The extraction of RNA from clinical specimens (whole blood, serum (plasma), leukocyte blood fraction, cerebrospinal fluid, biopsy materials and tick suspensions) can be performed using “Molgen Universal Extraction Kit”. When using NA extraction kits of other manufacturers it is highly recommended to use Internal Control sample (IC) manufactured by Adaltis.

The results of PCR analysis are taken into account in complex diagnostics of disease.

Set 1 is validated for use with block-type PCR cyclers: iQ5 iCycler, CFX96 (Bio-Rad, USA), DT-96 (DNA-Technology, Russia).

Set 1 contains reagents requiredfor 48 tests, including control samples.

Real-time PCR is based on the detection of the fluorescence produced by a reporter molecule, which increases as the reaction proceeds. Reporter molecule is a dual-labeled DNA-probe that specifically binds to the target region of pathogens DNA. Fluorescence signal increases due to the separation of fluorescence dye and quencher by Taq DNA-polymerase exonuclease activity during amplification. PCR consists of repeated cycles: temperature denaturation of DNA, primer annealing and complementary chain synthesis.

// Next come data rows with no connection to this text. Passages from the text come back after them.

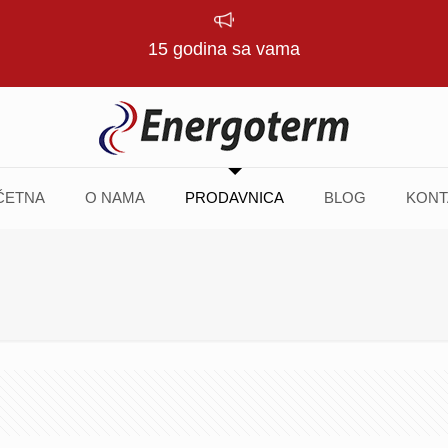
15 godina sa vama
ČETNA
O NAMA
PRODAVNICA
BLOG
KONT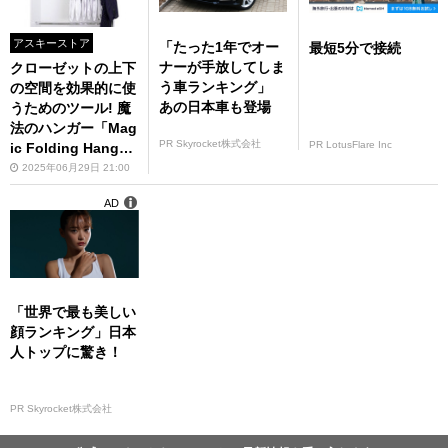
アスキーストア
「たった1年でオー
最短5分で接続
ナーが手放してしま
クローゼットの上下
う車ランキング」
の空間を効果的に使
あの日本車も登場
うためのツール! 魔
法のハンガー「Mag
PR Skyrocket株式会社
PR LotusFlare Inc
ic Folding Hanger
s」
2025年06月29日 21:00
AD
「世界で最も美しい
顔ランキング」日本
人トップに驚き！
PR Skyrocket株式会社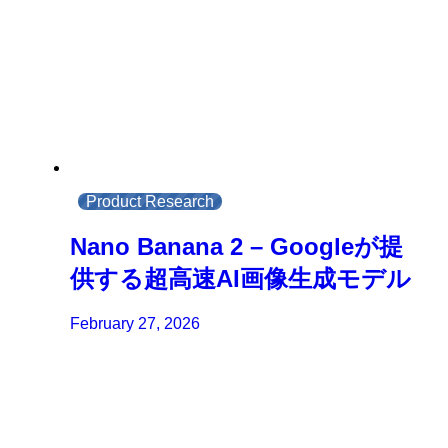
Product Research
Nano Banana 2 – Googleが提
供する超高速AI画像生成モデル
February 27, 2026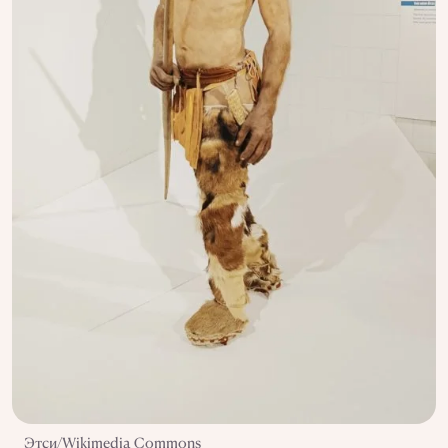
Этси/Wikimedia Commons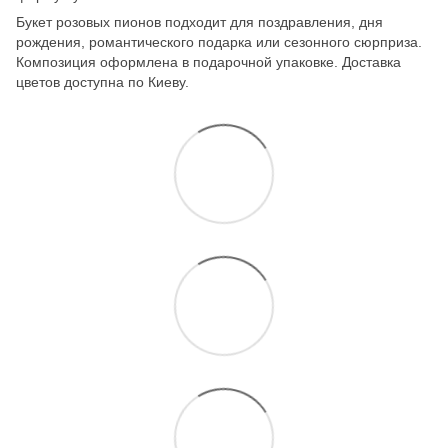
Букет розовых пионов подходит для поздравления, дня
рождения, романтического подарка или сезонного сюрприза.
Композиция оформлена в подарочной упаковке. Доставка
цветов доступна по Киеву.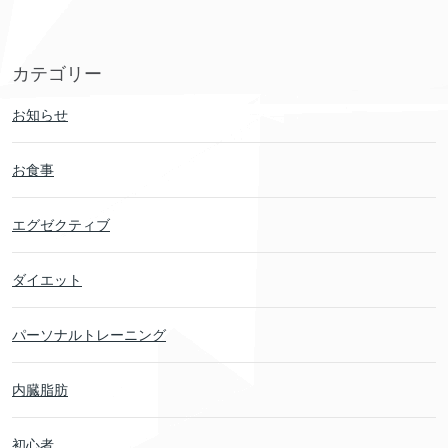
カテゴリー
お知らせ
お食事
エグゼクティブ
ダイエット
パーソナルトレーニング
内臓脂肪
初心者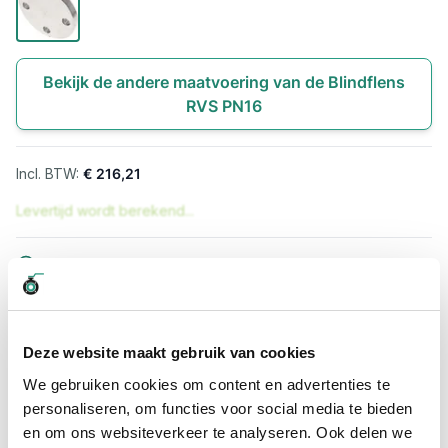
Bekijk de andere maatvoering van de Blindflens
RVS PN16
€ 216,21
Levertijd wordt berekend...
Professioneel advies
15.000 producten uit voorraad
Hoge klantbeoordelingen: 9/10
Snelle levering
Deze website maakt gebruik van cookies
We gebruiken cookies om content en advertenties te
Snel naar
personaliseren, om functies voor social media te bieden
en om ons websiteverkeer te analyseren. Ook delen we
Meer informatie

Threshold cycle value (Ct) is a cycle number at which the fluorescence generated within a reaction crosses the threshold and the fluorescence signal rises significantly above the background. Increased signal is due to the use of a DNA hybridization probe that is specific for the given DNA sequence: it binds to one of the DNA strands in the course of reaction and provides additional specificity of the method. A DNA probe consists of a fluorescence dye at the 5’-end and a fluorescence quencher at the 3’-end that significantly reduces the fluorescence intensity. During the polymerase synthesis of the complementary strand, the probe is cleaved from the 5’-end due to the 5’-3’ nuclease activity of Taq DNA polymerase, the quencher and the dye become separated, thus increasing the fluorescence signal due to accumulation of the reaction product. The detected fluorescence intensity depends on initial quantity of pathogens DNA template in the sample.

The use of Internal Control sample (IC) prevents generation of false negative results associated with possible loss of DNA template during specimen preparation. IC indicates if PCR inhibitors occur in the reaction mixture. IC should be added to each sample (including control samples) prior to the DNA extraction procedure. Amplification and detection of IC influence neither sensitivity nor specificity of the target DNA PCR.

Note: Internal Control sample is added to the specimen during NA extraction step and is used throughout the whole process of NA extraction, amplification, detection.